NCERT Solutions for Maths Class 8 Chapter 11 Exercise 11.2 - FREE PDF Download
FAQs on NCERT Solutions for Class 8 Maths Chapter 11 Direct And Inverse Proportions Ex 11.2
1. What is the focus of Class 8 Maths Ch 11 Ex 11.2?
Class 8 Maths Chapter 11 Exercise 11.2 Solutions focuses on the concepts of direct and inverse proportions. It involves understanding how two quantities relate to each other, either increasing together or increasing while the other decreases.
2. Why are direct and inverse proportions important in Class 8 Maths Chapter 11 Exercise 11.2 Solutions?
Direct and inverse proportions are important because they help us understand the relationship between two quantities in various real-life situations, such as speed and travel time, or workers and the time taken to complete a task.
3. How is direct proportion represented mathematically in Class 8 Maths Ch 11 Ex 11.2?
According to Class 8 Maths Ch 11 Ex 11.2, Direct proportion is represented by the formula $\frac{x}{y}=k$, where 𝑥 and 𝑦 are the two quantities, and 𝑘 is a constant. This means that as one quantity increases, the other also increases at a constant rate.
4. How is inverse proportion represented mathematically in Class 8 Maths Ch 11 Ex 11.2?In Class 8 Maths Ch 11 Ex 11.2 Inverse proportion is represented by the formula $x\times y=k$, where 𝑥 and 𝑦 are the two quantities, and 𝑘 is a constant. This means that as one quantity increases, the other decreases at a constant rate.
In Class 8 Maths Ch 11 Ex 11.2 Inverse proportion is represented by the formula $x\times y=k$, where 𝑥 and 𝑦 are the two quantities, and 𝑘 is a constant. This means that as one quantity increases, the other decreases at a constant rate.
5. Can you give an example of a direct proportion problem in Maths Class 8 Chapter 11 Exercise 11.2?
An example of a direct proportion problem is if the cost of 5 apples is Rs. 100, then the cost of 10 apples would be Rs. 200. This is because the cost increases in direct proportion to the number of apples.
6. Can you give an example of an inverse proportion problem in NCERT Solutions for Class 8 Maths Chapter 11 Exercise 11.2?
An example of an inverse proportion problem is if 4 workers can complete a task in 8 hours, then 8 workers can complete the same task in 4 hours. This is because the time taken decreases as the number of workers increases.
7. Why is it important to understand the constant 𝑘 in proportions in NCERT Solutions for Class 8 Maths Chapter 11 Exercise 11.2?
Understanding the constant 𝑘 is important because it helps to identify the relationship between the quantities involved. It allows us to predict how one quantity will change when the other changes.
8. How can practising NCERT Solutions for Class 8 Maths Chapter 11 Exercise 11.2 help in exams?
Practising NCERT Solutions for Class 8 Maths Chapter 11 Exercise 11.2 helps students become familiar with the types of problems that can appear in exams. It also enhances their problem-solving skills and understanding of direct and inverse proportions, which are common in many maths problems.
9. Are there any real-life applications of direct and inverse proportions in NCERT Solutions for Class 8 Maths Chapter 11 Exercise 11.2?
Yes, there are many real-life applications of direct and inverse proportions, such as calculating travel time based on speed, determining the amount of ingredients needed for a recipe, and understanding the relationship between distance and time in physics.

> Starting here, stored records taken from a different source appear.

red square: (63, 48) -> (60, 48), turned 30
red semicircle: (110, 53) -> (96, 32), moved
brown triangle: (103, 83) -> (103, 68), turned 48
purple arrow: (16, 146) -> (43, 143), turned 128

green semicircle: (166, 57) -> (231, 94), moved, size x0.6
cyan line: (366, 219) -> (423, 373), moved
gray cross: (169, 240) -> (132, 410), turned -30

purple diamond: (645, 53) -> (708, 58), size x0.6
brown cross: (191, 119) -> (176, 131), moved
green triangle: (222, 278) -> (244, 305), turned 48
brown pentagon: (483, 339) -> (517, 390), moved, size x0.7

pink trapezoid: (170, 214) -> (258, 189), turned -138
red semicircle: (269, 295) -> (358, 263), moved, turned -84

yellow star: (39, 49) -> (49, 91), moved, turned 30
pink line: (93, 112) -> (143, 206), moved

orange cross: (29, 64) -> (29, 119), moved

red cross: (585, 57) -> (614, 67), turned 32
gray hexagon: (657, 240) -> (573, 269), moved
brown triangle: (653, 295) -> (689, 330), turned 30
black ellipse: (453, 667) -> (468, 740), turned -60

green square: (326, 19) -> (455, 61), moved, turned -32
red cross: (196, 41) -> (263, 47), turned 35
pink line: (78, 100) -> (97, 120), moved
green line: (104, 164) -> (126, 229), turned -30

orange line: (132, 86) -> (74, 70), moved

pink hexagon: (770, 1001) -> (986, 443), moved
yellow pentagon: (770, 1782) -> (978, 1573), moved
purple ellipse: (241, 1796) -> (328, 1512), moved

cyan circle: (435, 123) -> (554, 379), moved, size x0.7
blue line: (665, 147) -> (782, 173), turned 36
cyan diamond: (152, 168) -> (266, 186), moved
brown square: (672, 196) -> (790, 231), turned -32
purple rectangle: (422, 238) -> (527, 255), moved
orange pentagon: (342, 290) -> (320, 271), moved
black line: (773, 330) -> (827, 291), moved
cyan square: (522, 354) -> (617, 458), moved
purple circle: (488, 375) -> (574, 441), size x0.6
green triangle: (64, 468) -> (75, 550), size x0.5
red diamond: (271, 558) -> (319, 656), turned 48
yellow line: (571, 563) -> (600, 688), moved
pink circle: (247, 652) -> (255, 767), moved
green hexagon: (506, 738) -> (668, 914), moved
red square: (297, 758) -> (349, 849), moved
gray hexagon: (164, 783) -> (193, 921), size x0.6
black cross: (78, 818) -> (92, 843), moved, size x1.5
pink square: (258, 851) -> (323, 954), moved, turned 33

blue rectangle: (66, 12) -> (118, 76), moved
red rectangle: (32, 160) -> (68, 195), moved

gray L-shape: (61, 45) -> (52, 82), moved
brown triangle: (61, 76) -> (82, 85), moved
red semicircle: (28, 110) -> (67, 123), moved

10. What should students focus on when solving NCERT Class 8 Maths Chapter 11 Exercise 11.2 problems?
Students should focus on, correctly identifying whether the problem involves direct or inverse proportion. They should then apply the appropriate formula and carefully solve for the unknown quantity.
11. How do Vedantu's NCERT Solutions help with NCERT Class 8 Maths Chapter 11 Exercise 11.2?
Vedantu's NCERT Solutions provides step-by-step explanations and detailed answers to all the questions in NCERT Class 8 Maths Chapter 11 Exercise 11.2. These solutions help students understand the concepts better and improve their problem-solving skills, making it easier to tackle similar questions in exams.